Il était un temps où les peuples se voulaient du bien. Alors ils créèrent l’Onu pour protéger la paix sur Terre. Alors ils créèrent l’OMC pour assurer la prospérité pour tous. Des États européens firent même jardin commun pour s’assurer un garde-manger bien garni : ils l’appelèrent la Pac. Après des millénaires de guerre et des millions de morts, la civilisation semblait terrasser définitivement la bête immonde qui hante les tréfonds de l’âme humaine. Le droit se substituait enfin à la force.
À l’image du loup qui s’infiltre en Bretagne, la bête est à nouveau sortie du bois. La guerre en Ukraine exècre les velléités de fureur et l’instinct belliqueux de l’homme. Mais le chantier de déconstruction du bel édifice élevé après la Seconde Guerre mondiale a en fait commencé bien avant le 24 février. La voix de sagesse de l’Onu n’a plus la portée qu’elle avait. L’OMC a été affaiblie par le jeu d’accointances politiques de circonstance. Même la Politique agricole commune, fer de lance de l’Europe fraternelle, s’est fissurée sous les coups de boutoir successifs consentis par les vents nationalistes.

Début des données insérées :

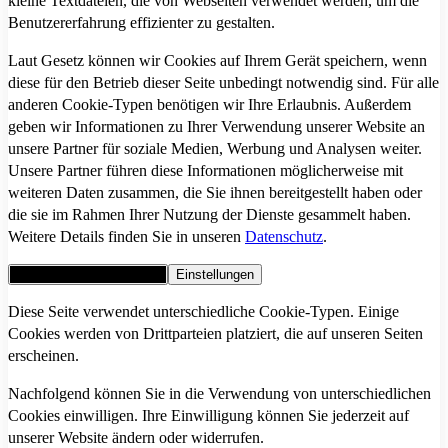
kleine Textdateien, die von Webseiten verwendet werden, um die
Benutzererfahrung effizienter zu gestalten.
Laut Gesetz können wir Cookies auf Ihrem Gerät speichern, wenn
diese für den Betrieb dieser Seite unbedingt notwendig sind. Für alle
anderen Cookie-Typen benötigen wir Ihre Erlaubnis. Außerdem
geben wir Informationen zu Ihrer Verwendung unserer Website an
unsere Partner für soziale Medien, Werbung und Analysen weiter.
Unsere Partner führen diese Informationen möglicherweise mit
weiteren Daten zusammen, die Sie ihnen bereitgestellt haben oder
die sie im Rahmen Ihrer Nutzung der Dienste gesammelt haben.
Weitere Details finden Sie in unseren
Datenschutz
.
Alle Cookies akzeptieren
Einstellungen
Diese Seite verwendet unterschiedliche Cookie-Typen. Einige
Cookies werden von Drittparteien platziert, die auf unseren Seiten
erscheinen.
Nachfolgend können Sie in die Verwendung von unterschiedlichen
Cookies einwilligen. Ihre Einwilligung können Sie jederzeit auf
unserer Website ändern oder widerrufen.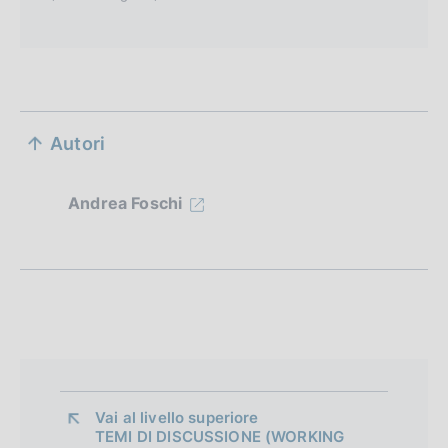
S
Autori
e
z
Andrea Foschi
i
o
n
e
d
i
Vai al livello superiore 
TEMI DI DISCUSSIONE (WORKING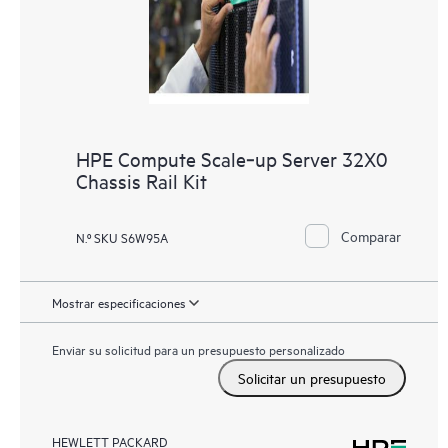
HPE Compute Scale‑up Server 32X0
Chassis Rail Kit
Comparar
N.º SKU S6W95A
Mostrar especificaciones
Enviar su solicitud para un presupuesto personalizado
Solicitar un presupuesto
HEWLETT PACKARD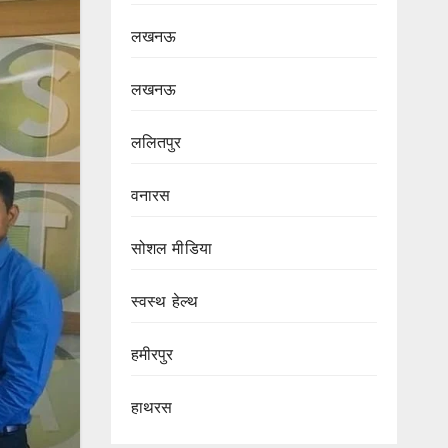
लखनऊ
लखनऊ
ललितपुर
वनारस
सोशल मीडिया
स्वस्थ हेल्थ
हमीरपुर
हाथरस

Dans ce monde « cul par-dessus tête » comme l’image le président Macron, l’Europe ne semble pas avoir encore totalement compris ce qu’il advient à notre monde. Il existe bien une forme de naïveté qui expose la candide déesse aux crocs du fauve. Covid, guerre aux portes de l’UE, conflit de civilisations, changement climatique : l’Europe doit prendre acte de ce changement de paradigme et renouer avec son esprit fondateur d’union et de coopération. Cela commence par une vision à long terme pour son agriculture, garante d’indépendance et de paix sociale dans un monde qui ne s’embarrasse plus de bienséance et dont l’arme alimentaire peut devenir aussi menaçante que l’arme nucléaire.